La nature pour guide
Chef exécutif du restaurant trois étoiles Alain Ducasse at The Dorchester à Londres depuis près de dix ans, Jean-Philippe Blondet, invité d’une croisière gastronomique en Islande avec PONANT EXPLORATIONS évoque pour Escales sa cuisine instinctive, inspirée par la nature.
Vous avez travaillé dans le sud de la France, en Asie puis à Londres : quelle destination vous a le plus marqué ?
Le Japon. En cuisine, j’aime leur culture de la précision des gestes. Par exemple, j’utilise beaucoup le mortier japonais, qui est strié et sur lequel la feuille que l’on écrase vient libérer tous ses arômes. Et puis, c’est beau. Quand on voit un Japonais prendre un filet de poisson, le lever délicatement, il y a un respect immense entre le produit et l’humain. Regarder cela, c’est une émotion. Cette philosophie des Japonais m’inspire.

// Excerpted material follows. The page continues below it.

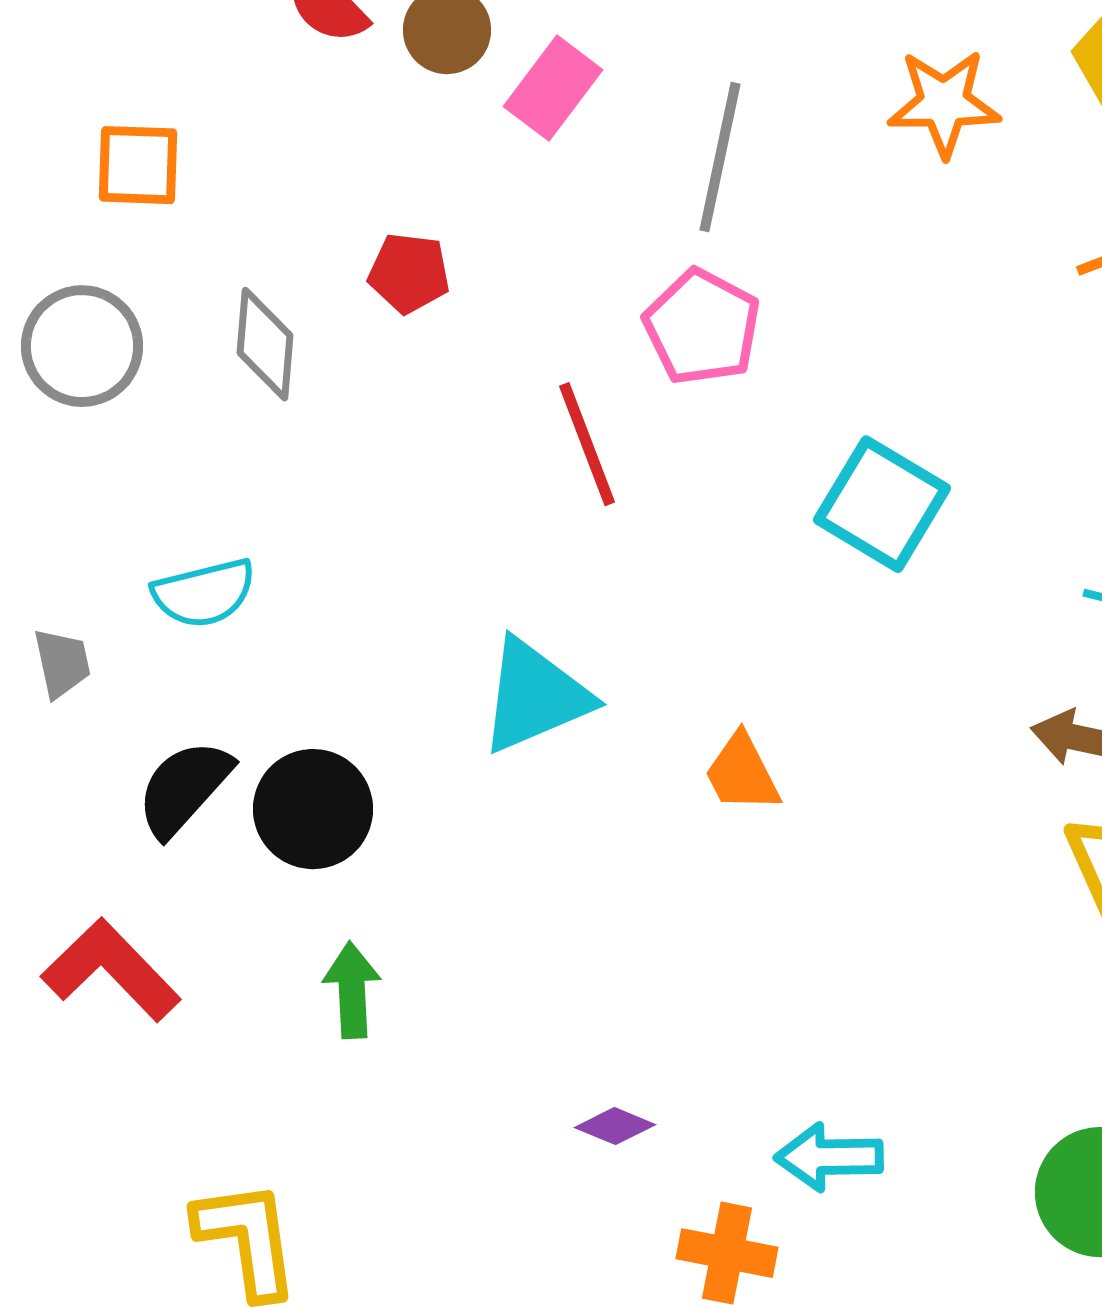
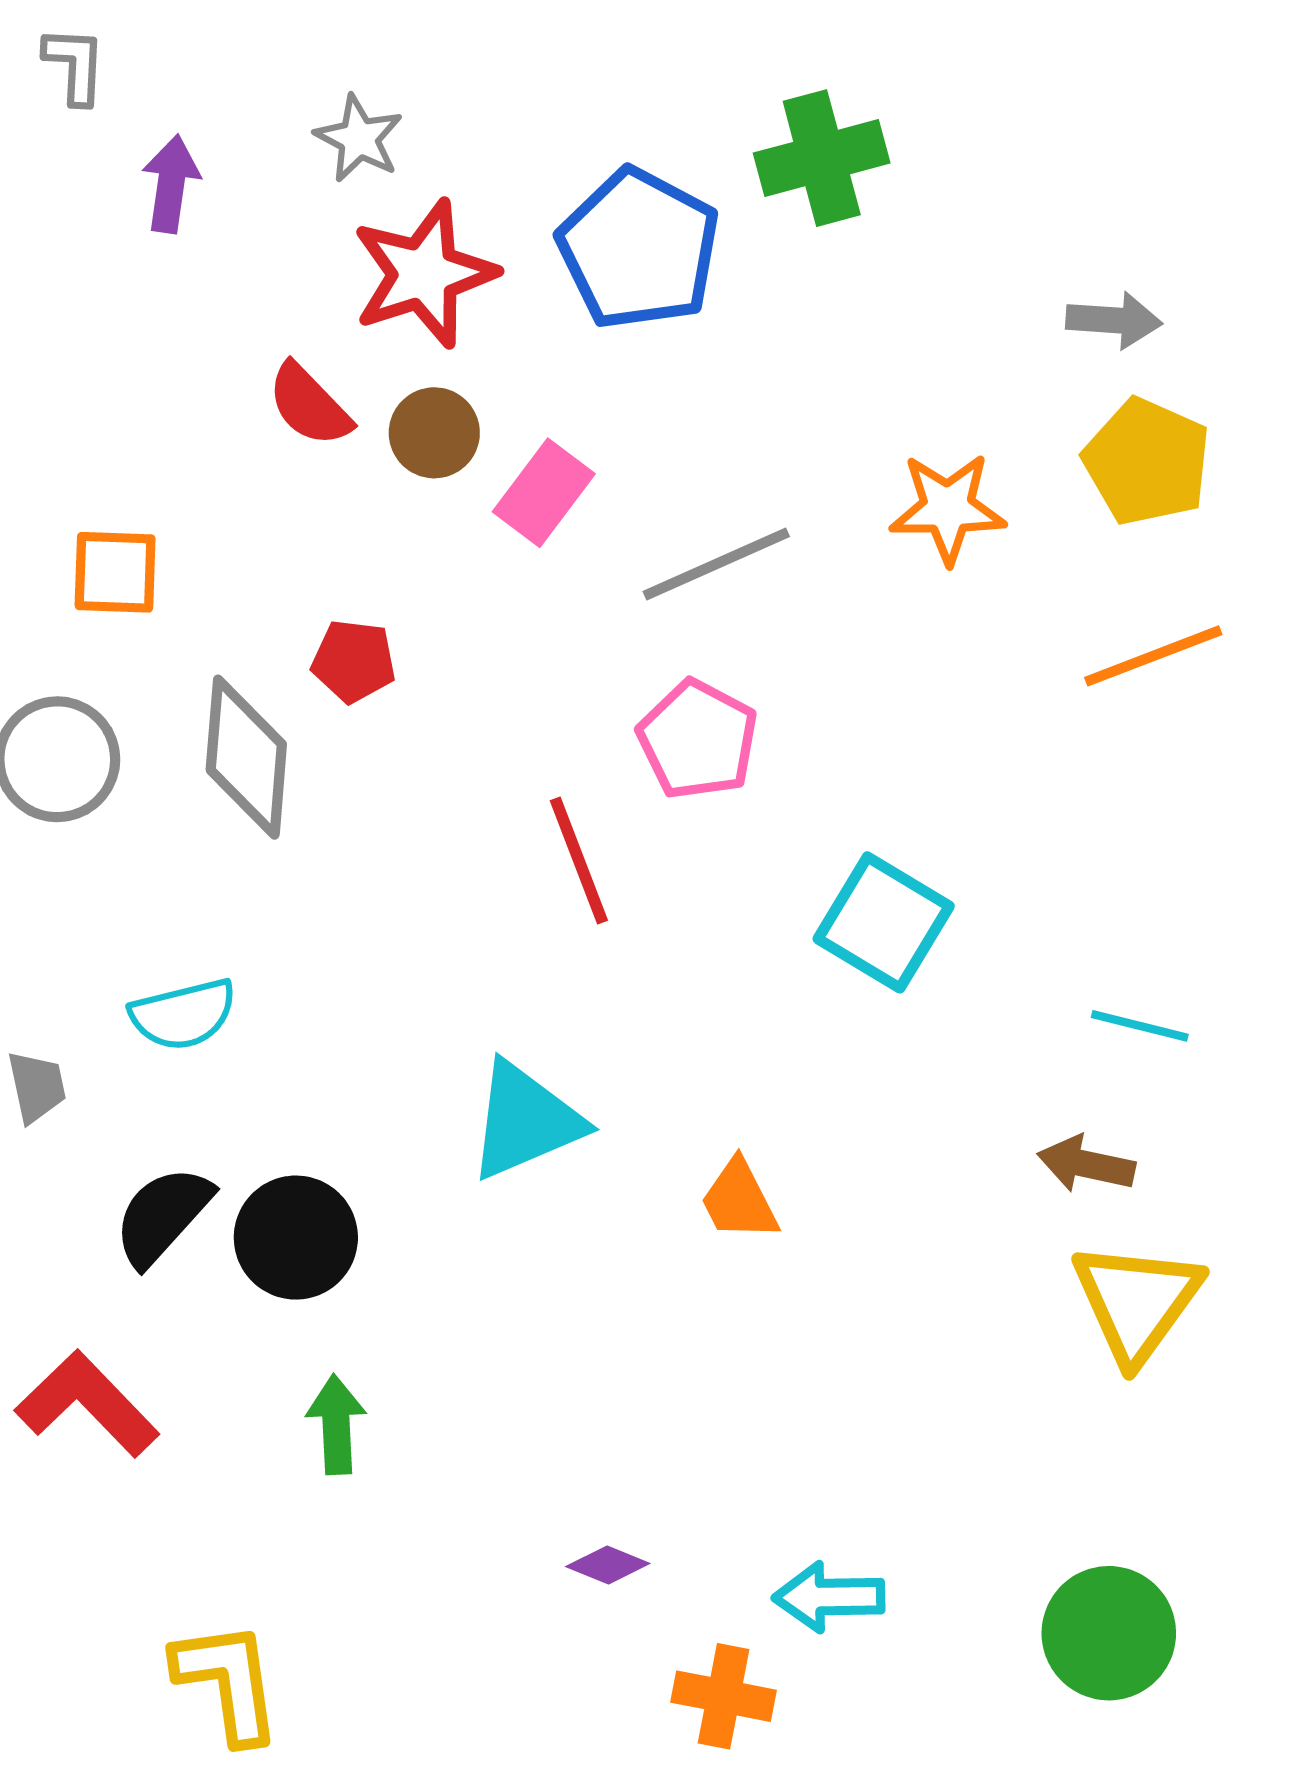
gray line: (720, 157) -> (716, 564), turned 54
red pentagon: (409, 273) -> (354, 661), moved
gray diamond: (265, 344) -> (246, 757), size x1.4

Il faut laisser la nature s’exprimer dans ce qu’elle nous donne.
Jean-Philippe Blondet
Ensuite, l’inspiration vient aussi du côté des collines niçoises, de la French Riviera, ce sont mes racines, mes souvenirs comme partir chercher les olives, aller dans les potagers… Une carotte qui sort de terre, si elle est en forme de V, de cœur, de carré, il faut la laisser comme ça, elle est née comme ça. Je ne suis pas du tout le genre de chef qui aime la pomme de terre tournée en six côtés, non, il faut laisser la nature s’exprimer dans ce qu’elle nous donne.
Assiette de Saint-Jacques au restaurant Alain Ducasse at The Dorchester, à Londres
Quel processus créatif vous guide dans l’élaboration de vos plats ?
Je pars toujours de la garniture. Avec une bonne viande, un bon poisson, une belle protéine, sauvage ou élevée dans les règles de l’art, je fais une belle cuisson, j’apporte ma technicité, mais je n’ai rien fait. En revanche, apporter une aspérité à un légume, c’est quelque chose qui marque. Que ce soit une carotte, une betterave, un haricot vert, un chou-fleur, un topinambour, quand je l’ai en main, une connexion s’opère et me fait évoluer sur la recette.
J’adore l’improvisation, le feeling du moment. C’est ça, la cuisine.
Jean-Philippe Blondet
Quand je cuisine, je ne réfléchis pas, surtout pas. Beaucoup de chefs se mettent au calme, avec un papier, un stylo et dessinent leur plat, moi je suis dans l’incapacité de faire ça. Je n’ai pas de recette. Ce qui est important pour moi, c’est d’être en connexion avec l’aliment et avec le moment pour pouvoir créer quelque chose.
Le chef Jean-Philippe Blondet et son équipe au restaurant Alain Ducasse at The Dorchester, à Londres
Vous travaillez avec Alain Ducasse depuis plus de vingt ans. Que vous apporte-t-il dans votre approche de la gastronomie ?
Le respect, l’exigence, la transmission, une démarche responsable en cuisine et la naturalité, même si sa vision est encore plus poussée que la mienne. Peut-être aussi un peu de sagesse, parce qu’il est posé, il a vécu beaucoup de choses et il transmet énormément. Il voyage 300 jours dans l’année, on se nourrit de tout cela. Enfin, au-delà du cuisinier, tout ce qu’il arrive à entreprendre m’inspire beaucoup. Il a créé un empire, c’est énorme, et il a su bien s’entourer. Durant les cinq prochaines années, je vais être dans la phase de création d’activité. Alors, je l’observe et j’apprends beaucoup de tout cela.